Two confessions to start – I’m a big fan of Ram Charan, the principal author of Talent Wins (Harvard Business Review, 2018) and it’s a book about people, the foundational principle of the Flawless Execution℠ model. Those are my biases. So, the reader should expect my review to be positive. I will not disappoint.

Talent Wins is a short book about a big topic. Its fundamental assumption is that talent – the people or employees of a company – are the competitive advantage in the modern economy. Talent even trumps strategy. That’s a bold claim, but one I agree with. The book also makes the claim that CEO’s must deploy talent as successfully as they deploy capital which provides the logic for creating what the authors call the “G3” – a teaming of the CEO with the CFO and the CHRO to create a guiding triumvirate to meet the demands of a VUCA (volatile, uncertain, complex and ambiguous) environment. “Talent,” write the authors, “is king. Talent, even more than strategy, is what creates value.” To underscore this point, the authors continue by making a clear statement about talent that should stand as the mantra of 21st-century business: “. . . people, not companies, generate value.” There you have it.

The authors of Talent Wins ought to know. Ram Charan is a world-famous author and consultant to many CEOs. His co-authors, Dominic Barton and Dennis Carey, are the Global Managing Partner of McKinsey and the Vice Chairman of Korn Ferry, respectively. They are the talent in the talent game, so to speak.

Categorized as a ‘playbook,’ Talent Wins is written for CEOs. It’s an appeal to CEOs to recognize what really generates value for a company. Furthermore, it implies rather than forthrightly states that strategy follows from having and developing the right talent. If I have a criticism of Talent Wins, it’s that it doesn’t clearly layout that it’s the talent that collaboratively identifies how vision is achieved. Grand strategy is no longer the purview of a single brilliant mind, the CEO. Instead, direction is teased out of a corps of the best talent – what the authors identify as the ‘critical 2 percent.’

The authors come close to laying out what to me is a clear and direct relationship between strategy and talent. “A talent-driven organization,” they write, “fosters continuous learning and innovation, and allows breakthroughs to come from unusual places.”

There are several important points made by Talent Wins that CEOs, boards, and other C-Suite executives should take as wise counsel. The first is that talent requires continuous training. I was particularly pleased with that emphasis because the Flawless Execution model has always made that direct connection as a prominent part of the foundational tier of the model. “Training,” the authors write, “can’t be a sideline enterprise at a talent-driven company. . . The pace of technological change is so furious that the process of upgrading the capability of your people needs to be built into the daily fabric of your organization.” VUCA requires a perpetual commitment to training.

The second is the need to have ‘peripheral vision’ to both spot talent and consider sources of talent from industries that seemingly have no relationship to your own. The authors relay the value of peripheral vision in stories of Steve Jobs and Volvo who sought talent outside otherwise siloed industries to develop their brands and competitive position. The VUCA world requires new vision for how technology and customer demands evolve together to shape the market.

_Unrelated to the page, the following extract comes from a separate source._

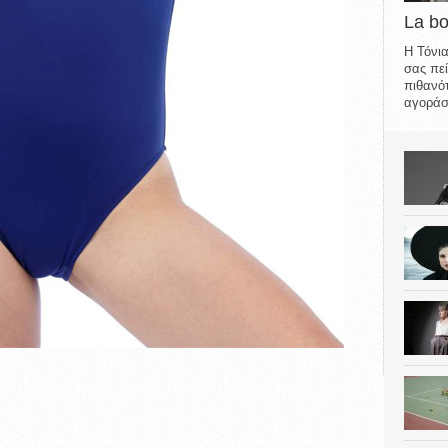
La b
Η Τόνια
σας πεί
πιθανότ
αγοράσε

I’ve written a lot in the past about VUCA, as have many others. Like it or not (and some do like it), it’s the way of our world. The authors of Talent Wins get that essential fact and provide a playbook for leading talent in this VUCA world. It’s time for forward-thinking, progressive organizations to adapt to the new normal and cast aside the old HR hierarchies and processes. Those processes, write the authors, “. . . were designed for predictable environments, traditional ways of getting work done, and organizations where lines and boxes defined how people were managed.” In the VUCA world, talent must be developed rather than warehoused.